As other authors [9] and guidelines [16] reported previously: (i) amphotericin B should be the treatment of choice in cases of R. mucilaginosa infection, (ii) 5-fluorocytosine could be considered as an adjuvant treatment given its good in vitro performance and (iii) withdrawl of CVC if present is essential [16] given the ability of this yeast to adhere to catheters or other prosthetic devices by producing biofilms [5]. The length of treatment of Rhodotorula fungemia is variable in the literature, ranging from 14 to 41 days [13].

Although R. mucilaginosa contains BDG in its wall [17], only five cases have been reported in which this biomarker was used for diagnosis [18]. Serum levels of BDG in both cases described here were low (4.4 pg/ml and 67 pg/ml, respectively) as also previously reported by other authors [18, 19]. However, the detection of BDG in cerebrospinal fluid in the second patient was very useful to support the etiology of meningitis. The reason why obtaining low serum levels of BDG in these species is unknown but it might be because the capsule prevents releasing this polysaccharide to serum, or because of limited or transient fungemia.
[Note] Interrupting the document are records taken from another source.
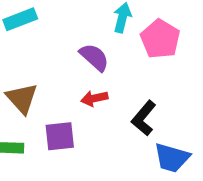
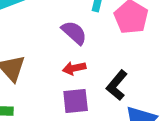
purple square: (60, 136) -> (76, 101), moved

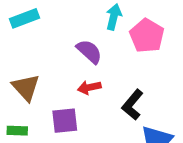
purple square: (76, 101) -> (65, 121), moved

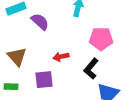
pink pentagon: (147, 36) -> (101, 39), moved, turned -30
purple semicircle: (89, 51) -> (40, 22), moved

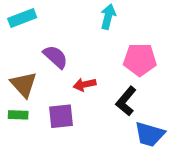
purple semicircle: (40, 22) -> (55, 57), moved
green rectangle: (11, 87) -> (18, 115), moved

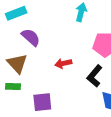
purple semicircle: (55, 57) -> (31, 37), moved
purple square: (61, 116) -> (42, 102), moved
Panfungal PCR, based on the amplification of the ITS1 region of ribosomal DNA, was performed only in case 2, obtaining a positive result and highlighting the usefulness of this type of technique as complementary to conventional diagnostic techniques. However, the quality of the sequence did not allow for identification at the species level, probably because the CSF is not the most suitable sample for a panfungal assay.

An early and adequate treatment with the antifungal of choice as well as the elimination of predisposing factors (replacement of the double J and temporary suspension of the immunosuppressors) led to a clarification of yeasts in blood and to a clinical cure without sequels of the first patient. Unfortunately, this was not enough in the second case, mainly due to a more precarious basal situation and the fact that the infection was disseminated with meningitis (positive results of panfungal PCR and CSF BDG).

In conclusion, a rapid identification of fungi causing fungemia is a key issue for an adequate therapy. When yeasts grow in blood cultures, we must consider that genera other than Candida spp such as Malassezia, Trichosporon, Cryptococcus and Rhodotorula may be involved in the infection. Patient risk factors should guide us to incorporate alternative culture media such as Dixon agar for Malassezia (patients with parenteral lipid nutrition), media supplemented with catecholamines or coffee for Cryptococcus (in HIV-patient), or potato dextrose agar for Rhodotorula (in vascular catheterization and leukaemia) or Trichosporon (in leukaemia patients and prophylaxis with oral polyenes in ICU). The isolation and recognition of rare yeasts in invasive infections, as well as the detection of intrinsic antifungal resistance, imply a working overload in the mycology laboratory. Timely identification and rapid antifungal therapy is essential to reducing the morbidity and mortality of the patient.

Additional file 1: Figure S1: Alignments obtained in GenBank with the sequences for both strands (overlapping was not successful) for the amplicon obtained by using the panfungal PCR in Case 2. A) Alignment with the sequence obtained by using primer ITS1 B) Alignment with the sequence obtained by using primer ITS2.